Let’s consider the plight of those Jews who support feminism, or LGBTQ or BLM. We also happen to support Israel as a Jewish democratic state in which minorities have legal rights. We also believe that Israel has the right to exist. We are passionate about helping to create some sort of arrangement that will permit coexistence between Israelis and Palestinians in the Middle East. There are many of us but we quickly find ourselves ostracized by the very causes we wish to support. We can’t attend parades, protests or share space on social media. We are isolated from these social movements particularly because these causes have intersectional baggage that precludes support for Israel.

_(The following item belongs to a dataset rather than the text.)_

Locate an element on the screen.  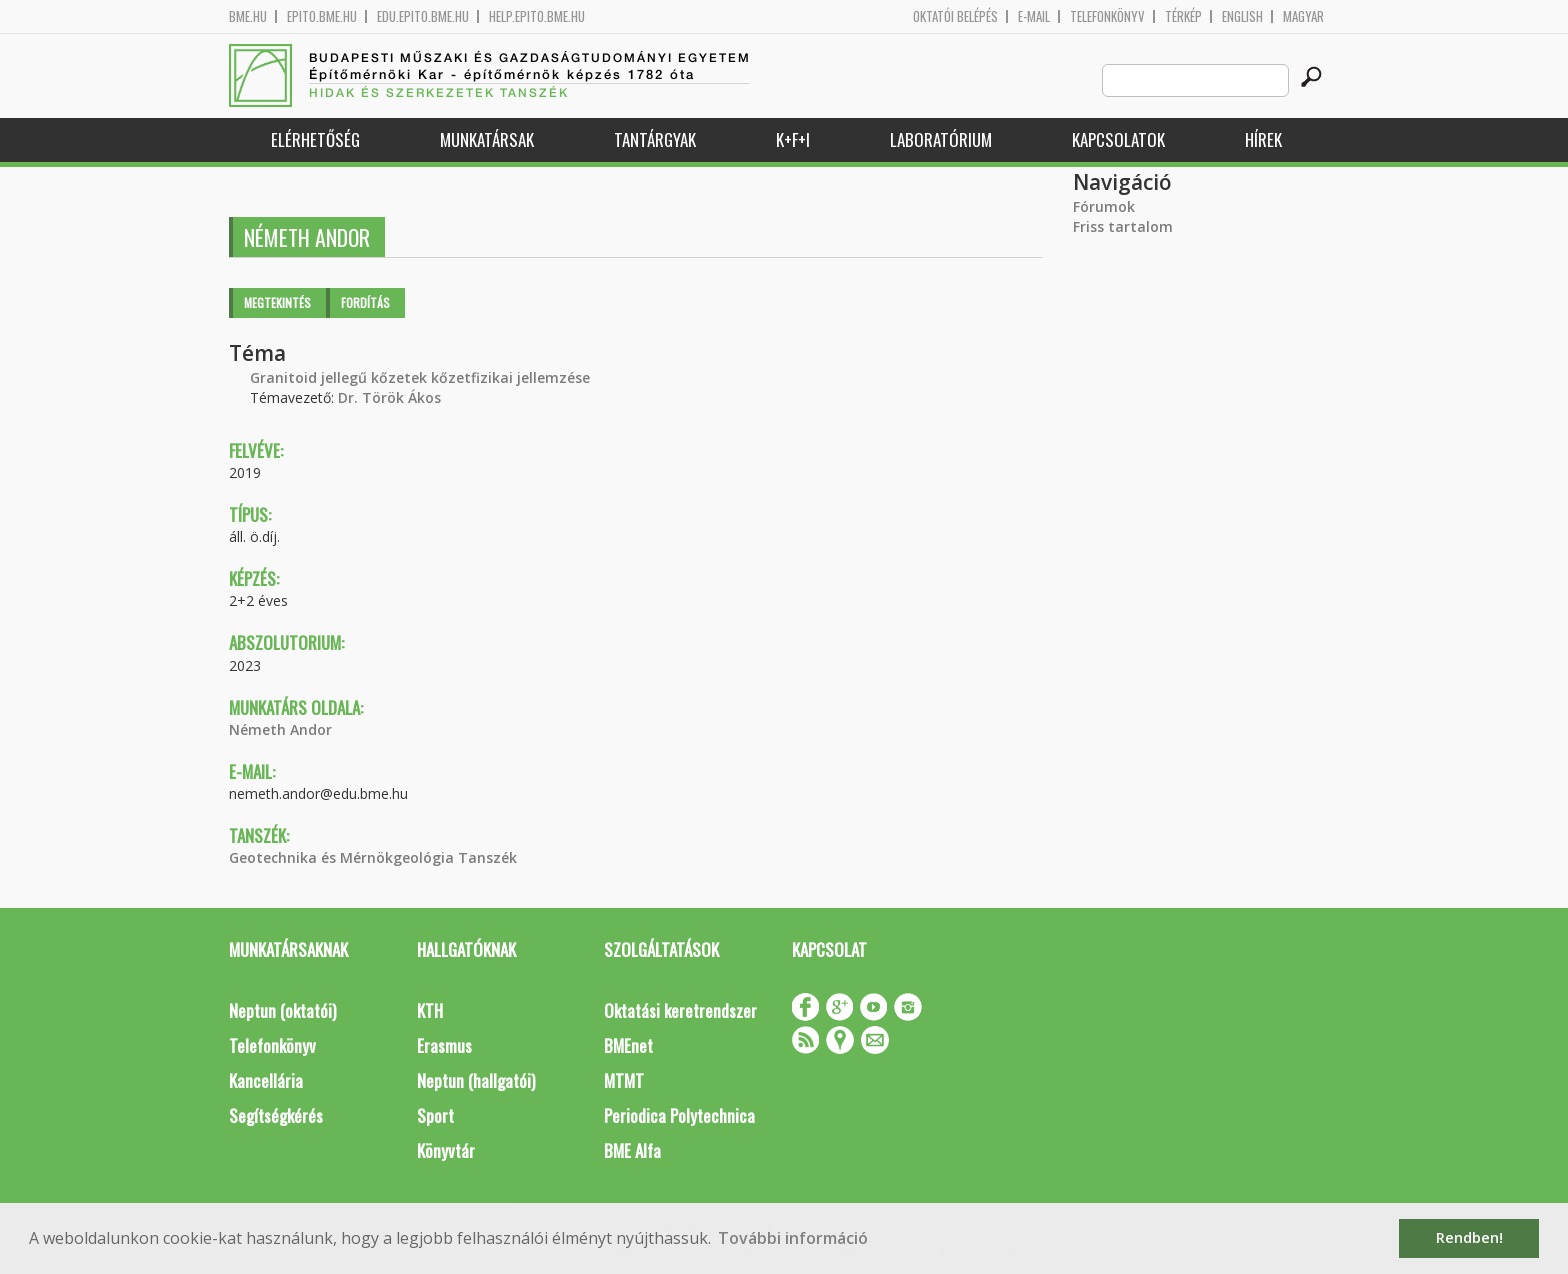
English is located at coordinates (1242, 16). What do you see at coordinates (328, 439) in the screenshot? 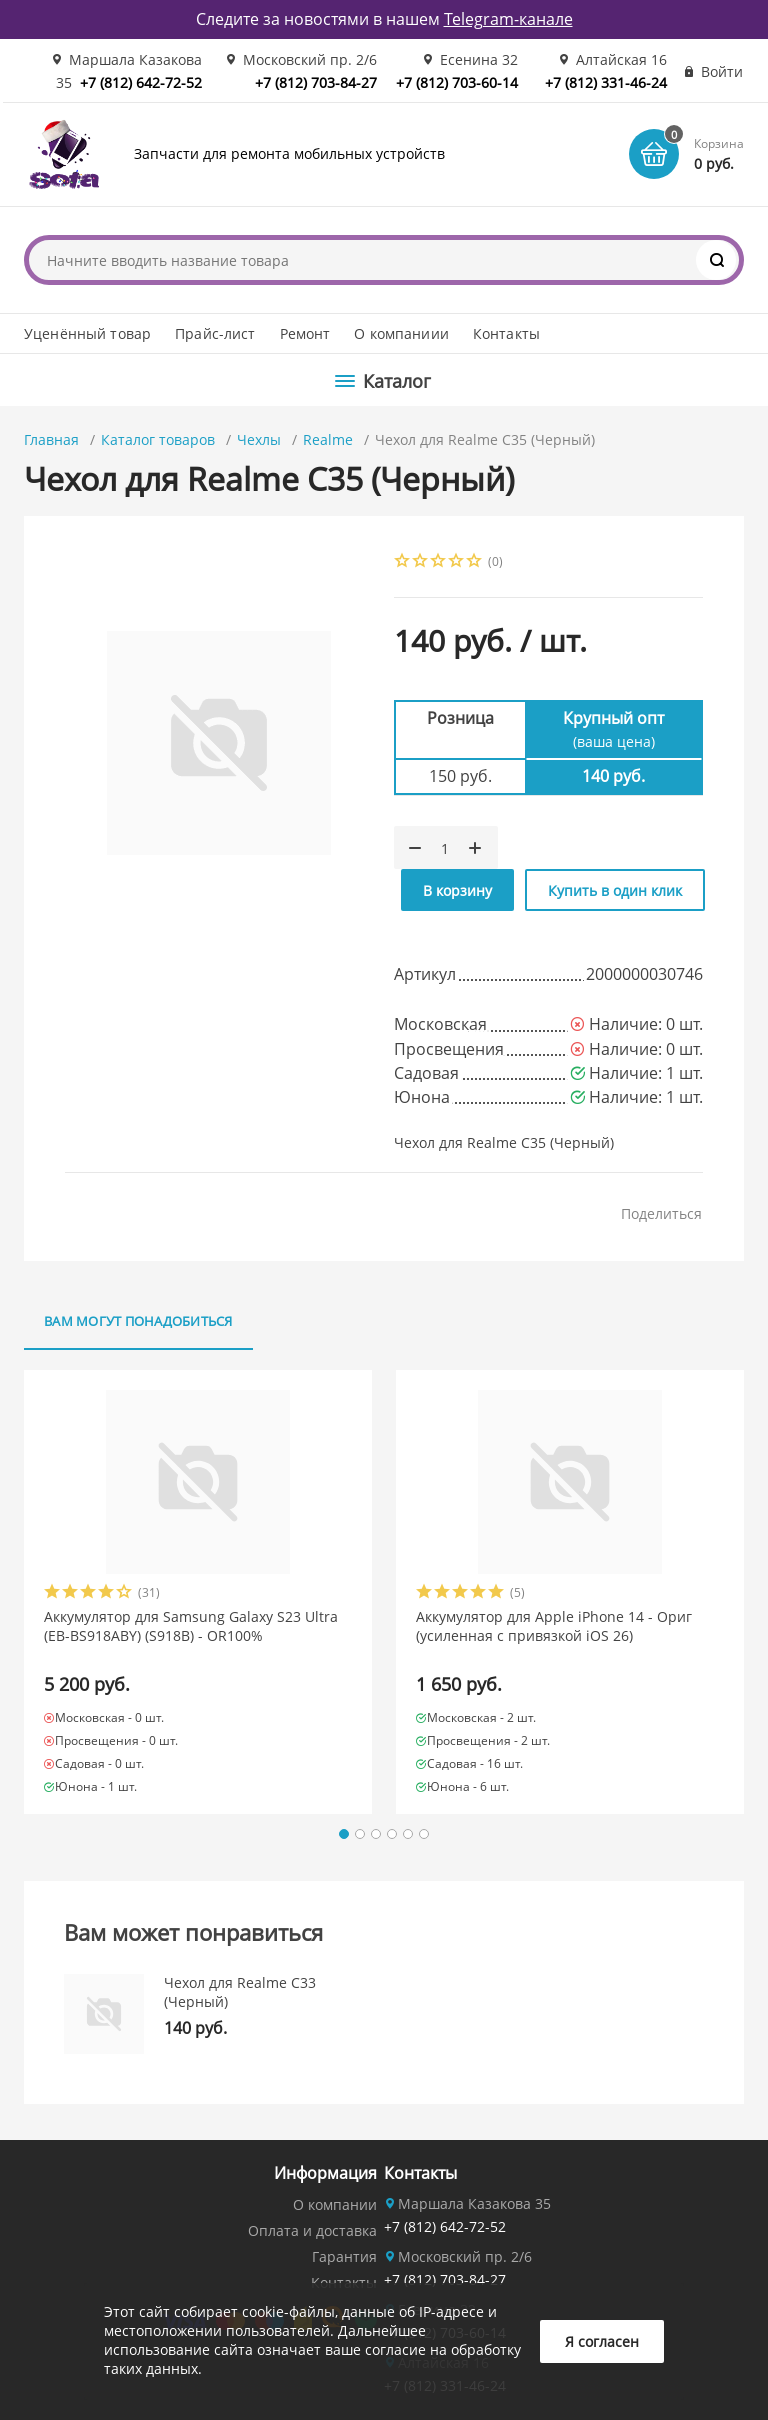
I see `Realme` at bounding box center [328, 439].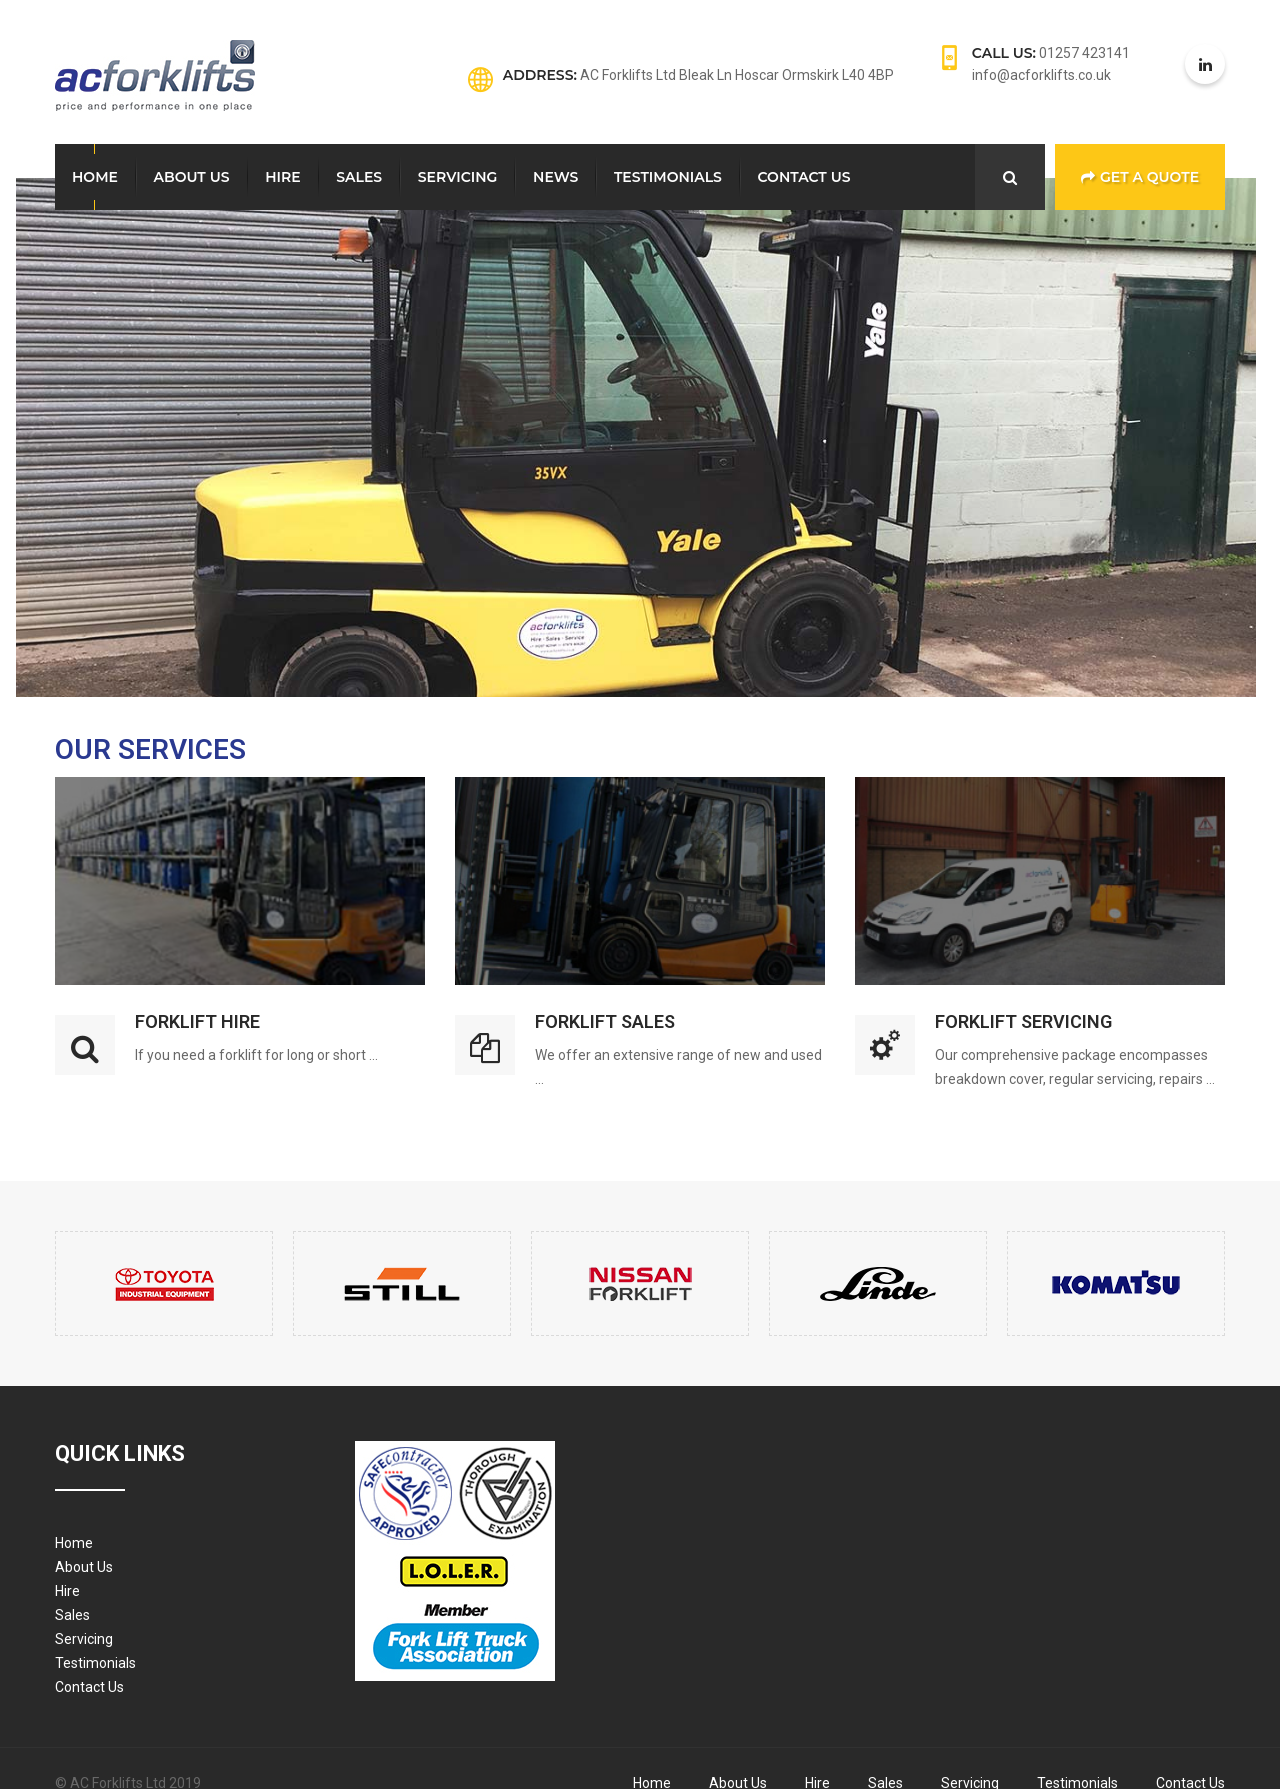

Thus we are shunted out of these movements in gatherings and on social media. These activist groups become Judenfrei. At the same time, we are relegated against our will into a zone of our own. Our participation is refused by these movements; our ideas muted. Like the Jews of Rome walled up by Pope Paul IV, we are today confined to quarters.
And so we have a new ghetto walled off by hateful anti-Jewish prejudice that precludes dialogue and social interaction.
The Challenge
From 1555 to 1870 Jews in Rome were silenced. In a sense, however, the old ghetto did not end in 1870. In October 1943, over a thousand Roman Jews were deported, under the pope’s windows, and sent to concentration camps. Pope Paul IV’s thirty-seventh successor, Pope Pius XII, did not intervene. Few deportees survived. From ghetto to camps, Jew-hatred packs a powerful punch.
What then are our prospects today when the only conversation we can have is with ourselves? How do we break out of the new ghetto?